When asked what technology changes would be required to turn 'joint' operations into 'integrated' operations, respondents emphasied the need for IT systems to be upgraded to the latest technology and for the creation of a secure platform for communication and data sharing across the sector.
“The individual services and organisations within the MoD need to be able to use the same systems so that all information feeds into one central system,” one respondent said. “There are currently so many platforms in the same business areas across the services, so much duplication and waste of time and money. The efficiencies that could be made must be tremendous. There is also lack of trust in the systems which prevents their full potential being maximised.”
Another respondent said “shared IT and systems that meet the needs of all partners and interface effectively with the internal systems in each organisation” was needed, while another highlighted that “effective cloud-based communication tools and data driven decision making capability” would be necessary.
Charlie Thompson, Area Vice President for Northern Europe and the Middle East at Appian, said that what stands out about these responses is that the barriers around technology all link back to culture. “Technology alone isn’t the barrier,” he said. “It’s how the entire defence community can quickly bring together the people, data and technology needed to most efficiently leverage limited resources to deliver the most effective capability at any given time.”
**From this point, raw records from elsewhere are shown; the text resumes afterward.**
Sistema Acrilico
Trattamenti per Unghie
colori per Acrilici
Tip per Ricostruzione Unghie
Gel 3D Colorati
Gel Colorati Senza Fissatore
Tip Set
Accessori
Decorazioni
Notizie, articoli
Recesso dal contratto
Five key barriers relating to technology were found:
Legacy and siloed IT infrastructure: As future threats become more sophisticated, especially in cyberspace, legacy/outdated IT capabilities could leave the armed forces more susceptible. Currently, defence departments operate on IT infrastructures that are out-of-date and siloed. Cross-domain collaboration is difficult because of lack of common systems, information, and data sharing. There is also a gap in technological training.
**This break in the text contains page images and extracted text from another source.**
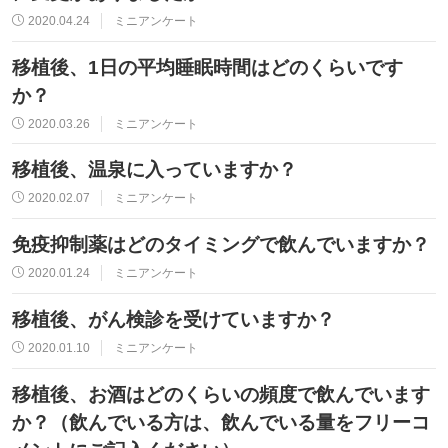
2020.04.24
ミニアンケート
移植後、1日の平均睡眠時間はどのくらいです
か？
2020.03.26
ミニアンケート
移植後、温泉に入っていますか？
2020.02.07
ミニアンケート
免疫抑制薬はどのタイミングで飲んでいますか？
2020.01.24
ミニアンケート
移植後、がん検診を受けていますか？
2020.01.10
ミニアンケート
移植後、お酒はどのくらいの頻度で飲んでいます
か？（飲んでいる方は、飲んでいる量をフリーコ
Complex IT systems: Defence institutions operate multiple separate systems, forming a complex, fragmented IT landscape. Furthermore, different systems are incompatible with each other. This limits the armed forces’ efficiency and agility.
IT security: Identified as a future battlefield, cyberspace is vulnerable to sophisticated, unanticipated attacks. There are gaps in IT security that leave defence under-prepared for warfighting in the future.
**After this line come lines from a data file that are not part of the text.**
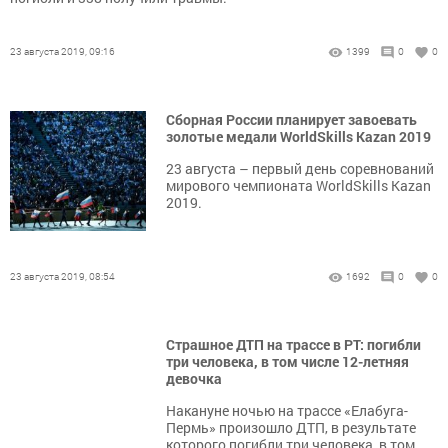
23 августа 2019, 09:16
1399
0
0
Сборная России планирует завоевать
золотые медали WorldSkills Kazan 2019
23 августа – первый день соревнований
мирового чемпионата WorldSkills Kazan
2019.
23 августа 2019, 08:54
1692
0
0
Страшное ДТП на трассе в РТ: погибли
три человека, в том числе 12-летняя
девочка
Накануне ночью на трассе «Елабуга-
Пермь» произошло ДТП, в результате
которого погибли три человека, в том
IT procurement: Apart from the technology solutions, the processes of acquiring them also deter/delay the development of more agile warfighting capabilities. Lengthy decision-making and tech acquisition processes and funding are aspects of IT procurement that limit advancement and innovation.
Cultural resistance: Cultural resistance to change can block technological progression and innovation, and lack of a shared vision for leveraging technology across domains deters integration. Cultural barriers include willingness to share data, resistance to new technology, and gaps in teamwork.
“There is a culture in the technology environment in defence that has been very risk averse in adopting new innovative technologies,” said Thompson. “The defence IT community needs to break away from tried and tested information systems that fail to leverage the advantages of modern information platforms. To meet the goal of better integration, they need their technology to be more fleet of foot, more agile and adventurous, so they can take full advantage of future-proof innovation that solves the problems not only of today, but also the unforeseen in 12, 18, 24 months time.”
However, the report also highlighted an area with great opportunity to boost integration: automation. The use of automation was highlighted as being among the key capabilities that could boost integration across defence, with a large majority (87%) of respondents saying it was either very or somewhat important to improving integration, with nearly half (48%) regarding it as “very important”.
Logistics supply (65%), intelligence fusion (51%) and performance reporting (40%) emerged as the top three tasks or workflows in which respondents thought greater integration could be unlocked by automation.
“The opportunities for automation are just extraordinary within highly complex, large scale workflows,” Thompson said. “The more humans are part of a process, the more mistakes are made. In a defence context, they’re mistakes that can be costly and they don't need to be made if you have the capability to improve the accuracy of data process and workflow."